#### Instructions to follow
Find the lines below in which the string "Barbara" occurs. Copy each one.

┌─ Input records

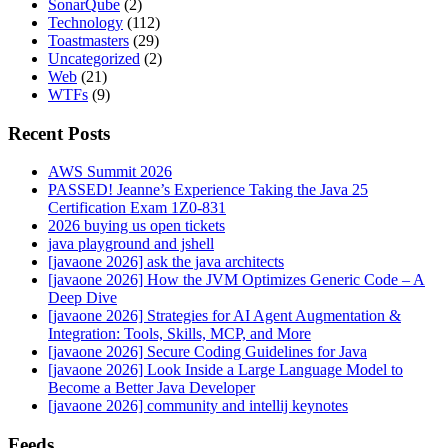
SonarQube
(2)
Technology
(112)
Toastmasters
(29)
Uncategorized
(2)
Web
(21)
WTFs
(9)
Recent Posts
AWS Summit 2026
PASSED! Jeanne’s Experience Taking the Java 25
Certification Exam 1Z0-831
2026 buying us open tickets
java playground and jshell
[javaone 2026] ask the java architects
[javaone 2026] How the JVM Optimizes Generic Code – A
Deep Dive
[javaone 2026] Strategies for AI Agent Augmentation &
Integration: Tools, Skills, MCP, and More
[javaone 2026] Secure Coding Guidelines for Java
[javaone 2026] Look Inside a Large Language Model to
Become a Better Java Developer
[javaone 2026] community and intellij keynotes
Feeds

└─
┌─ Input records

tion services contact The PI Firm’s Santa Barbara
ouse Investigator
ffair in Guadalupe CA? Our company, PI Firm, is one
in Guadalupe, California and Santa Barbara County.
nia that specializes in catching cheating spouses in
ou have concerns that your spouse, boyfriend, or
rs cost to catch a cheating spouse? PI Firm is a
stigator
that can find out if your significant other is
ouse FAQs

└─

#### Written solution
tion services contact The PI Firm’s Santa Barbara
in Guadalupe, California and Santa Barbara County.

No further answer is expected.